Copy the lines from the start of the records below through the line containing "membaca pada anak dapat", both included, and leave out the pictures.

#### [DATASET ENTRIES]
-*-*-
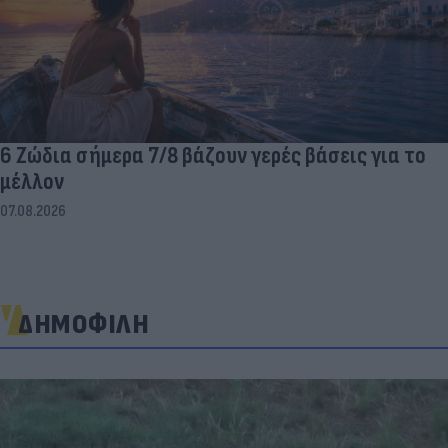
6 Ζώδια σήμερα 7/8 βάζουν γερές βάσεις για το
μέλλον
07.08.2026
ΔΗΜΟΦΙΛΗ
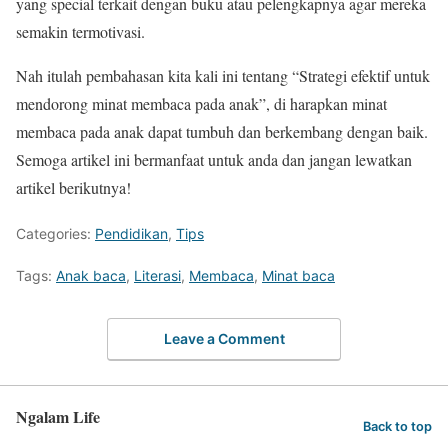
yang special terkait dengan buku atau pelengkapnya agar mereka
semakin termotivasi.
Nah itulah pembahasan kita kali ini tentang “Strategi efektif untuk
mendorong minat membaca pada anak”, di harapkan minat
membaca pada anak dapat tumbuh dan berkembang dengan baik.
Semoga artikel ini bermanfaat untuk anda dan jangan lewatkan
artikel berikutnya!
Categories:
Pendidikan
,
Tips
Tags:
Anak baca
,
Literasi
,
Membaca
,
Minat baca
Leave a Comment
Ngalam Life
Back to top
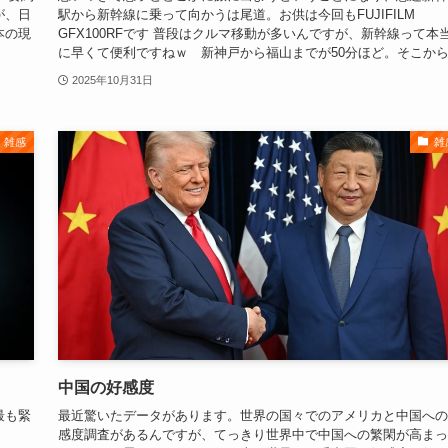
が、日
駅から新幹線に乗って向かうは尾道。お供は今回もFUJIFILM
本の現
GFX100RFです 普段はクルマ移動が多いんですが、新幹線って本
に早くて便利ですねｗ 新神戸から福山までが50分ほど。そこから.
2025年10月31日
雑感
雑
中国の好感度
最も緊
最近驚いたデータがあります。世界の国々でのアメリカと中国への
感度調査があるんですが、てっきり世界中で中国への繁閑が高まっ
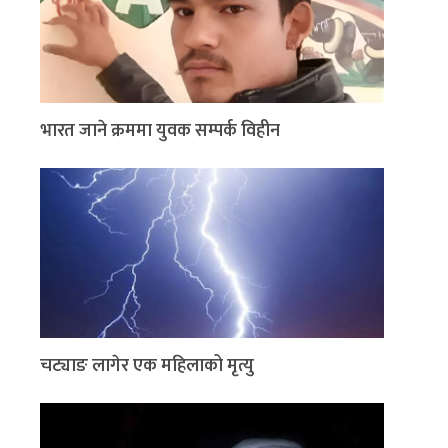
भारत जाने क्रममा युवक सम्पर्क विहीन
चट्याङ लागेर एक महिलाको मृत्यु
-*-*-
#### [ANSWER TO THE PROBLEM]
6 Ζώδια σήμερα 7/8 βάζουν γερές βάσεις για το
μέλλον
07.08.2026
ΔΗΜΟΦΙΛΗ
yang special terkait dengan buku atau pelengkapnya agar mereka
semakin termotivasi.
Nah itulah pembahasan kita kali ini tentang “Strategi efektif untuk
mendorong minat membaca pada anak”, di harapkan minat
membaca pada anak dapat tumbuh dan berkembang dengan baik.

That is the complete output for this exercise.